Fortunately “Journeyman” Leo was freed yesterday morning, after his Monday arrest by the NYPD for trespassing, and made his interview with the Today Show this morning.
The tech community has closely followed Journeyman after a 23-year old software engineer named Patrick McConlogue began teaching him to code, and blogged about the project on Medium.
“Every day walking to work in New York City you will see the homeless. Some mentally gone, some drunk, some just making a wage begging,” McConlogue wrote on Medium. “However, I like to think I can see the few times when it’s a wayward puzzle piece. It’s that feeling you get when you know the waiter, the cashier, the janitor is in the wrong place—they are smart, brilliant even. This is my attempt to fix one of those lost pieces.
Leo chose to code.
Then he was arrested for sleeping on a park bench in a park that was closed to the public.
“This morning 20 minutes before I got there to start the lesson the Police arrested Leo for trespassing. I am down at the 10 precinct now to explain everything and get him out,” McConlogue said.
McConlogue called on his social network to comment, like, message, and engage with the story to help get Leo out.
Early reports were grim, with the possibility of holding Leo for weeks. However the community outcry, phone calls to the police, and high profile nature of the case (he did have a Today SHow appearance to make, after all) convinced a judge to release him on Tuesday morning in an “incredible turnaround time.”
McConlogue posted on Facebook that the police were polite and did nothing wrong — they were just doing their job. And Leo was able to make his Today Show appearance.
This is yet another story about the growing relationship between the homeless and tech communities.
Unemployment rates soared during the recession, but software developers remained in high-demand. It is a desired and lucrative skill set, and one that is increasingly accessible thanks to online tutorials and the proliferation of “learn to code programs.”
However the economic downturn also exacerbated homelessness in the U.S.. AP found that four out of 5 U.S. adults struggle with joblessness, near poverty, or reliance on welfare for at least parts of their lives. Once you get in the cycle of homelessness, it is hard to break out.
Teaching the homeless, or people on the brink of homelessness, to code (or other tech skills) is seen by many as a way to “teach a man to fish,” in modern terms.
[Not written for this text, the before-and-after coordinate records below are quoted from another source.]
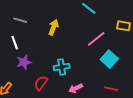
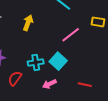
cyan square: (109, 59) -> (58, 61), moved

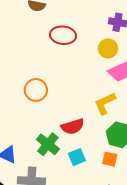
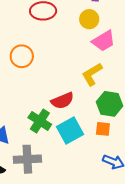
orange circle: (36, 90) -> (22, 56), moved
cyan square: (77, 157) -> (70, 131), size x1.5

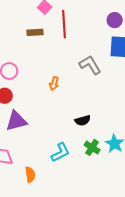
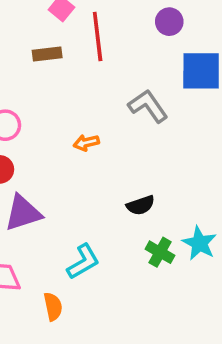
purple circle: (115, 20) -> (169, 22), moved
orange arrow: (54, 83) -> (86, 143), turned 64
cyan L-shape: (60, 152) -> (83, 262), moved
Other examples include Marc Roth, a homeless man who picked up skills like woodworking, laser cutting, CNC machining, and welding at TechShop and went on to found a funded laser company.
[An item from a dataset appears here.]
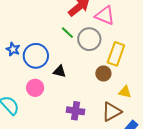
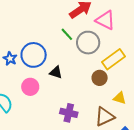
blue star: (13, 49) -> (10, 59), moved
yellow rectangle: (116, 54) -> (114, 59), turned 30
Ashana Davenport was kicked out her house by her mother at the age of 16 and dropped out of high school. Her Big Sister (from the Big Sister program) flew her out to San Francisco, and helped her graduate from high school and apply to college, where she is now majoring in computer science with eyes on a job at Google.
Certainly homelessness is an endemic and widespread problem in America, and coding is by no means a comprehensive solution.
But in the particular case of Journeyman Leo and McConlogue, learning to code goes a long way for both of them. McConlogue is reportedly in talks with a major book publisher, and hopefully Leo is on his way to finding/affording a home.